__Given data__:
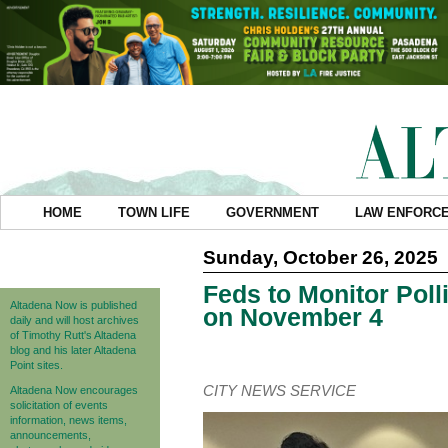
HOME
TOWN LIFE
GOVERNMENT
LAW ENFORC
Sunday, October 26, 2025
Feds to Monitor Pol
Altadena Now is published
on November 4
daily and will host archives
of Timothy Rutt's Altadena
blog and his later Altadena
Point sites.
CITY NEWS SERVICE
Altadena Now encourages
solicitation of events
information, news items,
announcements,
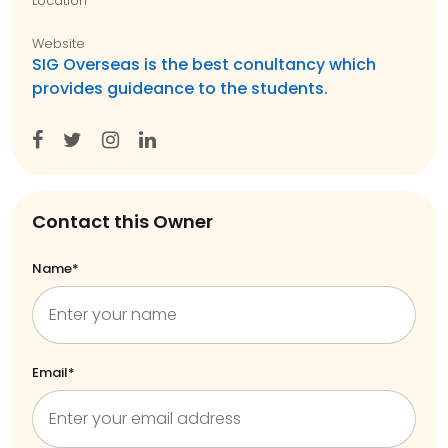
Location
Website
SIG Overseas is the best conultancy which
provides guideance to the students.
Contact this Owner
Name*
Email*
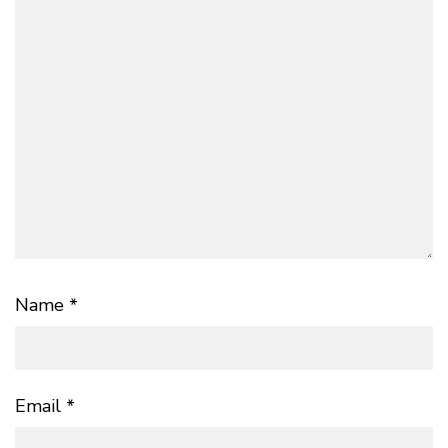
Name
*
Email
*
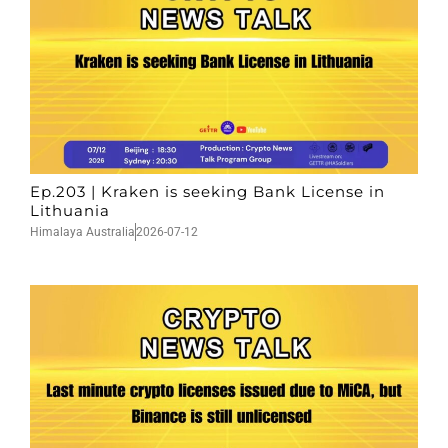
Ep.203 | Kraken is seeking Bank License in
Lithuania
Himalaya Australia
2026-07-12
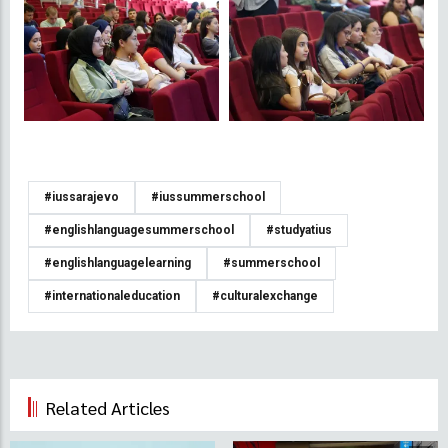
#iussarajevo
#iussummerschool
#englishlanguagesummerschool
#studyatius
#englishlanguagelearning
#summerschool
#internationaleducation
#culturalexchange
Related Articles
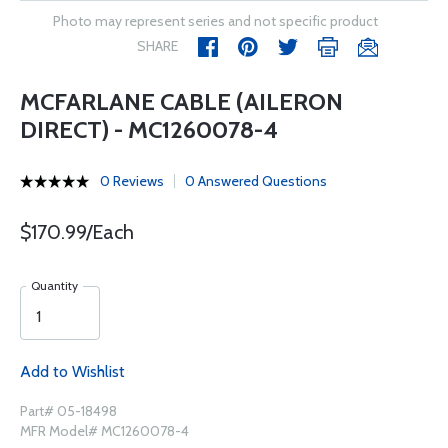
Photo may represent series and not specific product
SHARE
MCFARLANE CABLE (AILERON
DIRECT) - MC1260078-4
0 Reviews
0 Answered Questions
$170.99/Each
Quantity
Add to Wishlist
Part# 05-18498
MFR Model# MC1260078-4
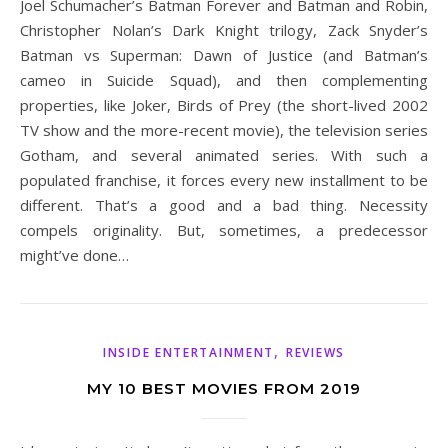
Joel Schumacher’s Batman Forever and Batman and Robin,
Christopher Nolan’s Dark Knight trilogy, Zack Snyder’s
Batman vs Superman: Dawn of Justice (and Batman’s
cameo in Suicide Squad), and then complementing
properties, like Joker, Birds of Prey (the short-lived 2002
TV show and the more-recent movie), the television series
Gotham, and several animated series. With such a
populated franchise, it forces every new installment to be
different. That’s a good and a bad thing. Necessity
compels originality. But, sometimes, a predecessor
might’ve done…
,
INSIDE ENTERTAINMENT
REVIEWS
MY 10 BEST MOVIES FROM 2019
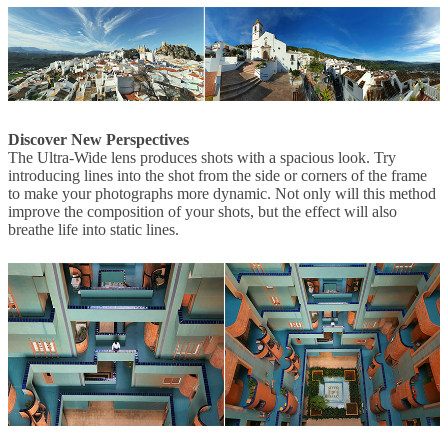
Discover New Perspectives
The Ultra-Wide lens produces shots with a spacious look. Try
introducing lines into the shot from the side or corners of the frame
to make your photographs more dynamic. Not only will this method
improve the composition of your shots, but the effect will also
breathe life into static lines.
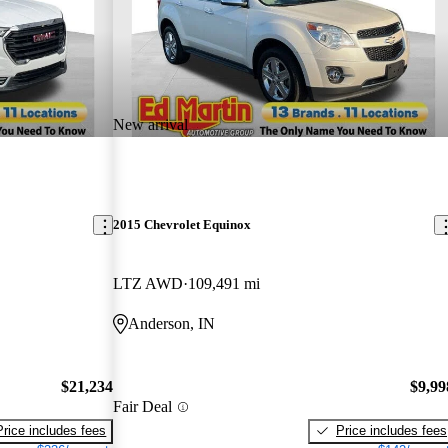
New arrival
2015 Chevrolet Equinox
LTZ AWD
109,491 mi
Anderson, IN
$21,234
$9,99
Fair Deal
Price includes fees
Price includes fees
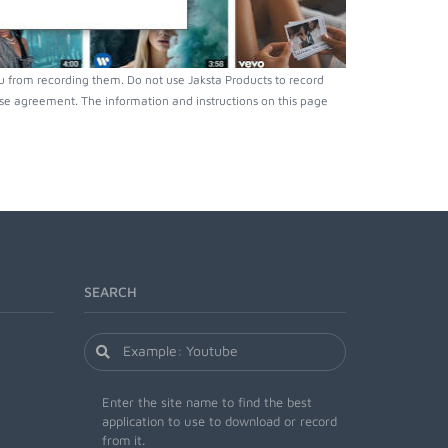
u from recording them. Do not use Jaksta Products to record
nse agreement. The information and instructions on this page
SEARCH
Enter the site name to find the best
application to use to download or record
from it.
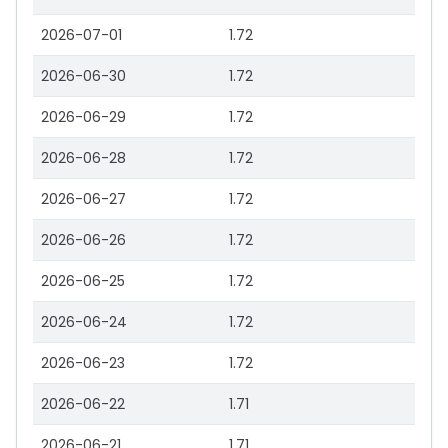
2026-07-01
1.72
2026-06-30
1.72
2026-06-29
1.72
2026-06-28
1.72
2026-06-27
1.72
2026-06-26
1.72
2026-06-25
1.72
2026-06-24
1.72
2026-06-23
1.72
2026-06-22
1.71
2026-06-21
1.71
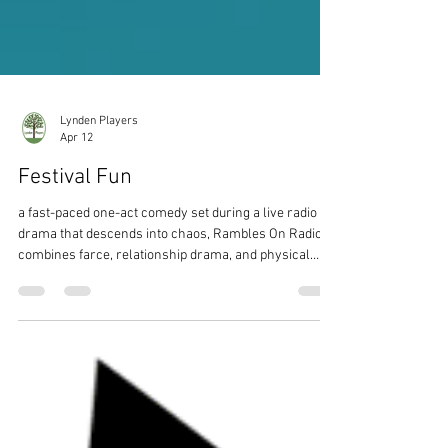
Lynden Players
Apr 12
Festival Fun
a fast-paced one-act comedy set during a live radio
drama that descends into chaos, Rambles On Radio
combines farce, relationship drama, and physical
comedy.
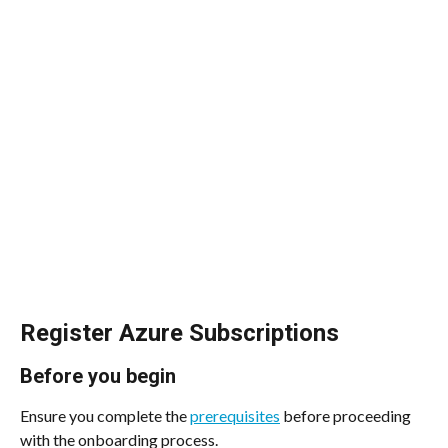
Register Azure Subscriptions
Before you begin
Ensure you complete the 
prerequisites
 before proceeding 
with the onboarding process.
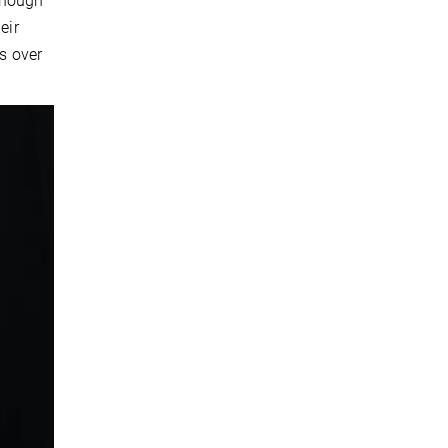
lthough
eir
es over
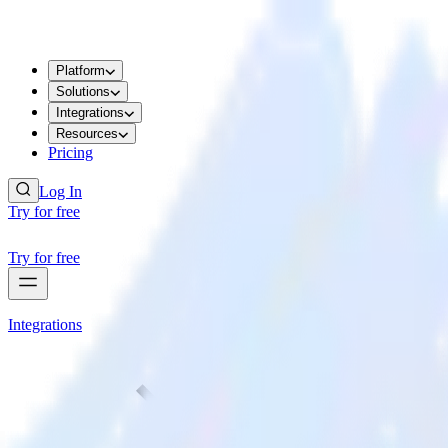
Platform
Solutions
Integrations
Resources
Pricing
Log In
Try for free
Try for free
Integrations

__Task instructions__: A word-for-word copy of the listing is needed. It must not include the pictures.

__Reply to the task__:
HOME
TOWN LIFE
GOVERNMENT
LAW ENFORC
Sunday, October 26, 2025
Feds to Monitor Pol
Altadena Now is published
on November 4
daily and will host archives
of Timothy Rutt's Altadena
blog and his later Altadena
Point sites.
CITY NEWS SERVICE
Altadena Now encourages
solicitation of events
information, news items,
announcements,
Location
Website
SIG Overseas is the best conultancy which
provides guideance to the students.
Contact this Owner
Name*
Email*
Name
*
Email
*
Ep.203 | Kraken is seeking Bank License in
Lithuania
Himalaya Australia
2026-07-12
#iussarajevo
#iussummerschool
#englishlanguagesummerschool
#studyatius
#englishlanguagelearning
#summerschool
#internationaleducation
#culturalexchange
Related Articles
Photo may represent series and not specific product
SHARE
MCFARLANE CABLE (AILERON
DIRECT) - MC1260078-4
0 Reviews
0 Answered Questions
$170.99/Each
Quantity
Add to Wishlist
Part# 05-18498
MFR Model# MC1260078-4
Joel Schumacher’s Batman Forever and Batman and Robin,
Christopher Nolan’s Dark Knight trilogy, Zack Snyder’s
Batman vs Superman: Dawn of Justice (and Batman’s
cameo in Suicide Squad), and then complementing
properties, like Joker, Birds of Prey (the short-lived 2002
TV show and the more-recent movie), the television series
Gotham, and several animated series. With such a
populated franchise, it forces every new installment to be
different. That’s a good and a bad thing. Necessity
compels originality. But, sometimes, a predecessor
might’ve done…
,
INSIDE ENTERTAINMENT
REVIEWS
MY 10 BEST MOVIES FROM 2019
Discover New Perspectives
The Ultra-Wide lens produces shots with a spacious look. Try
introducing lines into the shot from the side or corners of the frame
to make your photographs more dynamic. Not only will this method
improve the composition of your shots, but the effect will also
breathe life into static lines.
New arrival
2015 Chevrolet Equinox
LTZ AWD
109,491 mi
Anderson, IN
$21,234
$9,99
Fair Deal
Price includes fees
Price includes fees
u from recording them. Do not use Jaksta Products to record
nse agreement. The information and instructions on this page
SEARCH
Enter the site name to find the best
application to use to download or record
from it.
2026-07-01
1.72
2026-06-30
1.72
2026-06-29
1.72
2026-06-28
1.72
2026-06-27
1.72
2026-06-26
1.72
2026-06-25
1.72
2026-06-24
1.72
2026-06-23
1.72
2026-06-22
1.71
2026-06-21
1.71
Lynden Players
Apr 12
Festival Fun
a fast-paced one-act comedy set during a live radio
drama that descends into chaos, Rambles On Radio
combines farce, relationship drama, and physical
comedy.
Register Azure Subscriptions
Before you begin
Ensure you complete the 
prerequisites
 before proceeding 
with the onboarding process.
lthough
eir
es over
Platform
Solutions
Integrations
Resources
Pricing
Log In
Try for free
Try for free
Integrations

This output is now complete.